Most guidelines concern GIOP management in postmenopausal women and in men ≥ 50 years old, but there are no tools available for the prediction of absolute fracture risk in patient younger than 40 years old and in children [38, 52].

The 2017 American College of Rheumatology (ACR) guidelines provides recommendations in accordance with a subject’s individual profile and categorizes patients into two groups by age (adults < 40 years and > 40 years of age), glucocorticoids status (initiating or continuing) and fracture risk. For patient´s over 40 years, the risk is categorized as low, moderate, or high, by history of prior osteoporotic fracture (s), BMD, and 10-year fracture risk calculated by adjusted FRAX® [38] (see Table 1).

Table 1 American College of Rheumatology. Risk stratification of fractures (patients >40 years)
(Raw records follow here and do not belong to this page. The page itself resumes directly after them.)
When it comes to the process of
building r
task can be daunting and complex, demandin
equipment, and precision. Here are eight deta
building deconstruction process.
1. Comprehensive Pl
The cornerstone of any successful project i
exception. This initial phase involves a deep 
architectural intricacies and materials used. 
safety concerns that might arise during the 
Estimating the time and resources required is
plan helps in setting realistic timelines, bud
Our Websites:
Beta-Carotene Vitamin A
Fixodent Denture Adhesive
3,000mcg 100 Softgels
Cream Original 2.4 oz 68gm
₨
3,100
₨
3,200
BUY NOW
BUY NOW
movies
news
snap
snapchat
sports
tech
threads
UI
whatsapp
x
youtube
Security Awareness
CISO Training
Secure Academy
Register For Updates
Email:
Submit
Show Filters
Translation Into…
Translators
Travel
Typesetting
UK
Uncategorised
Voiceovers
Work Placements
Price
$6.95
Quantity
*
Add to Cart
In adults of 40 years of age ACR guidelines consider that there is a high risk of fracture if they had a prior osteoporotic fracture. The risk is moderate if they were expected to continue glucocorticoid treatment at ≥ 7.5 mg/day for ≥ 6 months and had either: a hip or spine BMD Z score of < − 3 or a rapid decline in hip or spine BMD equivalent to ≥ 10% in one year. Low fracture risk is considered when none of the above-mentioned risk factors other than GC treatment are present [38].
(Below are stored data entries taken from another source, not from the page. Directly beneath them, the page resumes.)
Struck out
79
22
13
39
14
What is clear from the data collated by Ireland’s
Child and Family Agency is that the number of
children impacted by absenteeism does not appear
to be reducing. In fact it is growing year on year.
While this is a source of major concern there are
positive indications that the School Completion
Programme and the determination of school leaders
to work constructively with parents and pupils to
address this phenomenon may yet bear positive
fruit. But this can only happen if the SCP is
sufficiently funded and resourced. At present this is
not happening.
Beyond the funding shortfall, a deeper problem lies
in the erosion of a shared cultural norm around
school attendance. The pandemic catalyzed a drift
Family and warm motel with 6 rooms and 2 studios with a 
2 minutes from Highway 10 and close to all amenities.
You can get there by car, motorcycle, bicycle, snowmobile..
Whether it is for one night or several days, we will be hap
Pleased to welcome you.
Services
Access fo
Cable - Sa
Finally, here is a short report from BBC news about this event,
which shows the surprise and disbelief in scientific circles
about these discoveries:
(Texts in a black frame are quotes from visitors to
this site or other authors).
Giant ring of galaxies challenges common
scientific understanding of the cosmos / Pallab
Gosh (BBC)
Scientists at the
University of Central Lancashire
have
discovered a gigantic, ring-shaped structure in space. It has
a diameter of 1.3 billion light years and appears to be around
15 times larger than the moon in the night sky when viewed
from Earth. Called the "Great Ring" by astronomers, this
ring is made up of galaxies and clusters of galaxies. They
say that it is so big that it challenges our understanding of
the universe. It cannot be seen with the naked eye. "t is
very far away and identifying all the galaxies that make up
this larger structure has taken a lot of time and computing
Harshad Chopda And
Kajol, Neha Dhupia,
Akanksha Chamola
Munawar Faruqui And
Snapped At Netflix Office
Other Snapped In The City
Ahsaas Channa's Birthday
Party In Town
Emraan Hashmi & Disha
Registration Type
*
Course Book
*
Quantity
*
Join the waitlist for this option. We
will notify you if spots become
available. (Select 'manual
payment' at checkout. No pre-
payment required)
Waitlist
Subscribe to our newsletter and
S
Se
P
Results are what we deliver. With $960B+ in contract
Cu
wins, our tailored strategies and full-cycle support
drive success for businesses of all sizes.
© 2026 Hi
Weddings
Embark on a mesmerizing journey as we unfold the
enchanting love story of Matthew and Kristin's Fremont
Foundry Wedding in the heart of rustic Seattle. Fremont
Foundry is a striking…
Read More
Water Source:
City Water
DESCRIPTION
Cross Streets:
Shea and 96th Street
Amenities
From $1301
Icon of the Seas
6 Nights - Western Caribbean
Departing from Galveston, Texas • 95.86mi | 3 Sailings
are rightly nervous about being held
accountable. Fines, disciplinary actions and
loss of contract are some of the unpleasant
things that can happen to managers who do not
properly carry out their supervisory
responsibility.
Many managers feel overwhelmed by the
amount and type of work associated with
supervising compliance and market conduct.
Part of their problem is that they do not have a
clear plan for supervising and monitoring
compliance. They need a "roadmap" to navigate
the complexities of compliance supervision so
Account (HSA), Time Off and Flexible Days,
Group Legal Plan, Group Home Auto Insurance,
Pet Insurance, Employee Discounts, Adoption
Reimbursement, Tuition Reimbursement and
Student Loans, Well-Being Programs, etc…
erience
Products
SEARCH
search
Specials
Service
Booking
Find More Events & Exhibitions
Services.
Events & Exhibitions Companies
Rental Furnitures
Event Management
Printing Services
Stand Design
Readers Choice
The recommendations between the different guides for bone-protective therapy have similarities but also some differences. For postmenopausal women and men ≥ 50 years, the International Osteoporosis Foundation (IOF)-European Calcified Tissue Society (ECTS) recommends bone-protective therapy in patients aged ≥ 70 years, those with previous fragility fracture or incident fragility fracture during GC therapy, prednisolone dose > 7.5 mg/day, BMD T score ≤  − 1.5 or adjusted FRAX® fracture probability above the intervention threshold of the general population. In premenopausal women and men aged < 50 years bone-protective therapy is recommended when GC use ≥ 3 months plus fragility fracture [37].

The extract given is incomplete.